For all PUMAS analysis throughout the paper, we first extracted SNPs intersected with the 1000 Genome Phase III data of European ancestry [44]. Then, we pruned GWAS summary statistics by a LD-block window size of 100 variants, a step size of 5 variants to shift windows, and a pairwise LD (i.e., *r*^{2}) threshold of 0.1 using PLINK [48]. We used samples of European ancestry in the 1000 Genome Project Phase III as the reference panel to estimate LD. For GWASs that do not report MAF in the summary statistics, we estimated MAF from 1000 Genome project European samples. In addition, for the analysis of EA and AD, we also intersected GWAS summary statistics with SNPs in the validation set before LD-pruning. A *p*-value grid was used to search for the optimal *p*-value cutoff (Additional file 4: Table. S3).
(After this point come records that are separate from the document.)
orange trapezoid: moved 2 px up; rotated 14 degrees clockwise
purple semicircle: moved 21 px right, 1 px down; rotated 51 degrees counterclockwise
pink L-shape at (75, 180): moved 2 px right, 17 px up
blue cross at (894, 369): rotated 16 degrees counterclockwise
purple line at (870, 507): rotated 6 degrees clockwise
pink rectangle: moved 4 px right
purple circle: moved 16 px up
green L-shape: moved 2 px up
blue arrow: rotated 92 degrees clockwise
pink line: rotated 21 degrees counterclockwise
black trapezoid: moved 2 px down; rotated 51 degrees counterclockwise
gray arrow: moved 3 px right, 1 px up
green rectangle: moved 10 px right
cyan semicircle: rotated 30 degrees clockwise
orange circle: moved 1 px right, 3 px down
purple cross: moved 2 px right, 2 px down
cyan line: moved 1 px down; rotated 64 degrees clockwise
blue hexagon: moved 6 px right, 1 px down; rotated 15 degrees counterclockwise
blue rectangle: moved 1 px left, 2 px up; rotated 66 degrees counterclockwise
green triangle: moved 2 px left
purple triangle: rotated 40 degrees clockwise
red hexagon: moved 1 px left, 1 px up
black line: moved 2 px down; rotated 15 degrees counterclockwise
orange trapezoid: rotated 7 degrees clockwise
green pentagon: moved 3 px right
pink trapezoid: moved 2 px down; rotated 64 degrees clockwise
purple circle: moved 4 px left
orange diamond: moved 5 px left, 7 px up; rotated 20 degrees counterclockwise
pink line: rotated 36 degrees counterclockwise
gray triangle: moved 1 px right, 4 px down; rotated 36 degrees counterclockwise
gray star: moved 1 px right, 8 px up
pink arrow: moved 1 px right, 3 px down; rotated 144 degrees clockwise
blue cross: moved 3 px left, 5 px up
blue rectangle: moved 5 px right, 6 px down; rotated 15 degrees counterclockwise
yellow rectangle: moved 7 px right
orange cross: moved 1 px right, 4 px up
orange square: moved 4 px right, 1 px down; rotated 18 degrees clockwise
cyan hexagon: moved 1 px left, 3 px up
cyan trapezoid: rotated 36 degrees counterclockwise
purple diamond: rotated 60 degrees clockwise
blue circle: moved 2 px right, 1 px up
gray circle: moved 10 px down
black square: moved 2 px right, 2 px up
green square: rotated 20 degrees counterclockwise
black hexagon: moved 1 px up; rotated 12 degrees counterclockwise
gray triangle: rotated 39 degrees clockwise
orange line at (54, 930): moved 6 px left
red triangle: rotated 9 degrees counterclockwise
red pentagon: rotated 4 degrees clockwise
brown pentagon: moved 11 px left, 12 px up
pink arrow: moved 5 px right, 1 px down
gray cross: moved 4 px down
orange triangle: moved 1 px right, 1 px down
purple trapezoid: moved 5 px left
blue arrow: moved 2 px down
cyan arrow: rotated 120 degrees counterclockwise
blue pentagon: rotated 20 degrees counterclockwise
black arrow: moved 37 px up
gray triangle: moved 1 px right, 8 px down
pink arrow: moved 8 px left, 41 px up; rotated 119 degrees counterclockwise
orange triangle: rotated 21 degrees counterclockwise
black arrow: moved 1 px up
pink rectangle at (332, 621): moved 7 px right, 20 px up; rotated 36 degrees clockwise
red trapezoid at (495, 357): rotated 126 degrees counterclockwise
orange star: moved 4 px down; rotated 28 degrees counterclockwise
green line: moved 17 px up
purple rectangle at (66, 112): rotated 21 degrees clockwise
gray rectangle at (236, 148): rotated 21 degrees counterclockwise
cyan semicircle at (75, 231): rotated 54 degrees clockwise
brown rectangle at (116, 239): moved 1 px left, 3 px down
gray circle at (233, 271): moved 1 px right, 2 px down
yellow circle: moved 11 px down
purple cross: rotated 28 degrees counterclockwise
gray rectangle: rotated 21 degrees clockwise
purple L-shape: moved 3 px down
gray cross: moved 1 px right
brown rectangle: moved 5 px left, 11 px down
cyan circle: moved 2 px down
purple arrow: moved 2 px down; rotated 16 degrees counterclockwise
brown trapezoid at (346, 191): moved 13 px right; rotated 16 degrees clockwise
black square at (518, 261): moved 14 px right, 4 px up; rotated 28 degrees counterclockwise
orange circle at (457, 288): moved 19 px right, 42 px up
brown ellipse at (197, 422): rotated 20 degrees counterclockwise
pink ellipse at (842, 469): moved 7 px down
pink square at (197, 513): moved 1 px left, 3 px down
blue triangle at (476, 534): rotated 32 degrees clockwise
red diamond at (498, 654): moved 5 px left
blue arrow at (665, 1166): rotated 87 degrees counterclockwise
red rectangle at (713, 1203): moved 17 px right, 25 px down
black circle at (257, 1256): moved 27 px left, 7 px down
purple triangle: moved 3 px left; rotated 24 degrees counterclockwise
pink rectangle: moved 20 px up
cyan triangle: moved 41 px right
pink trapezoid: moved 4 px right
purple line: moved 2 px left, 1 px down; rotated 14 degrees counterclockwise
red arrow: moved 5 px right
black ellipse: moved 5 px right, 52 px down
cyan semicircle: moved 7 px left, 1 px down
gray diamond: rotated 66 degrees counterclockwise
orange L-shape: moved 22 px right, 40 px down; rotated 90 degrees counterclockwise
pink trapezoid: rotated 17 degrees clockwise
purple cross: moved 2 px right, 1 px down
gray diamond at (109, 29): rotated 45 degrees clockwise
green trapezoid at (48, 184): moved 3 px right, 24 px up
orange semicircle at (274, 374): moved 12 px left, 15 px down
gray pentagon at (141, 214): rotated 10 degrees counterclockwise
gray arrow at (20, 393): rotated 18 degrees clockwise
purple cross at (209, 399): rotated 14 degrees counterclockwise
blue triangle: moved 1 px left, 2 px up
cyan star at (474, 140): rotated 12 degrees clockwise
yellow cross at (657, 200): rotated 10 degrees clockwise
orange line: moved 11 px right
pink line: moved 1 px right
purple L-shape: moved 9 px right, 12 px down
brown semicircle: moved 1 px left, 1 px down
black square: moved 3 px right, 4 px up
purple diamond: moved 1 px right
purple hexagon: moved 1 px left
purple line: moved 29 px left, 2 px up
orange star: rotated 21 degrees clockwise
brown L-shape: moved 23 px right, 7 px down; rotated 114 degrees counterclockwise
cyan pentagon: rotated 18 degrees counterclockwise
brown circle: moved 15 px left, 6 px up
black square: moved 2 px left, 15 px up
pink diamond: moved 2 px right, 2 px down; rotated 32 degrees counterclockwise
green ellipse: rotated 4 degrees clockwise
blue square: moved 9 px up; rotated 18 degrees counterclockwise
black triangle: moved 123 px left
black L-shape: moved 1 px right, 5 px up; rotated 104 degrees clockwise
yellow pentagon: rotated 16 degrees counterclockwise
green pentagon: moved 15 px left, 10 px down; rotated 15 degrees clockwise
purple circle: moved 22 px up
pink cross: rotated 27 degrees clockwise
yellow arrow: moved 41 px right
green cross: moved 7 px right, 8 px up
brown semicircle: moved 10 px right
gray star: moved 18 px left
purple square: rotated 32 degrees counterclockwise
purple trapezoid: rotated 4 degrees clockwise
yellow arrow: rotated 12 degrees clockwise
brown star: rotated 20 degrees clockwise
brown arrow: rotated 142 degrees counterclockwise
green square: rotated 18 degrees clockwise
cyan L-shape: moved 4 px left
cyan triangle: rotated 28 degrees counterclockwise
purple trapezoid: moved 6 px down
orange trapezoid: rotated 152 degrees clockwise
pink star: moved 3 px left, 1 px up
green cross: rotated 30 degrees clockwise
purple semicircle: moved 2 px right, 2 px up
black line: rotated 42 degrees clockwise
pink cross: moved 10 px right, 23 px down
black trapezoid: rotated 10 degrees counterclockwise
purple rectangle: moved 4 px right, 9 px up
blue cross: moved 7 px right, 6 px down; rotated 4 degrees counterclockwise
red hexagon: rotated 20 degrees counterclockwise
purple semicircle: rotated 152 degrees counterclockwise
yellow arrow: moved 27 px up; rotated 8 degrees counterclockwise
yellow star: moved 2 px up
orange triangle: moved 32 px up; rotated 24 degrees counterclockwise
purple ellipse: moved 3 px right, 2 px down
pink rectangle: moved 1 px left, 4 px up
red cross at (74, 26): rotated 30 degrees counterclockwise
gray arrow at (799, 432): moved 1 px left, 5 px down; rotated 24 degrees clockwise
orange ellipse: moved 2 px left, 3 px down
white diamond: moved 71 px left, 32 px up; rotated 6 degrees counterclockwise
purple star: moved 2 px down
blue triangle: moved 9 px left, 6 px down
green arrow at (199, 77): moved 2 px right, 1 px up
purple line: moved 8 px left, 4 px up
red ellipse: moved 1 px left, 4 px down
### Identifying neuroimaging traits associated with AD

GWAS results for imaging traits were accessed from https://med.sites.unc.edu/bigs2/data/. The IGAP 2019 AD GWAS summary statistics was accessed via NIAGADS (NG00075). We constructed the AD-proxy phenotype in the UK Biobank following a recent paper [24]. To avoid sample overlap between GWASs, we inferred individuals in the UK Biobank who have undergone brain MRI scans and removed them from the AD-proxy GWAS. All individuals who have visited at least one of the UKB imaging centers were removed from the analysis. 318,773 independent samples remained after removing imaging samples from the data. We performed GWAS with the first 12 principal components [49], age, sex, genotyping array, and assessment center as covariates. To test if our approach to remove overlapping samples between neuroimaging GWAS and the AD-proxy analysis was effective, we used cross-trait LD score regression to estimate the intercepts between 211 imaging traits and the AD-proxy GWAS (Additional file 1: Fig. S13) [50]. BADGERS software was used to conduct the imaging trait PRS-AD association analysis [30]. Meta-analysis was conducted using the sample size-weighted approach [51].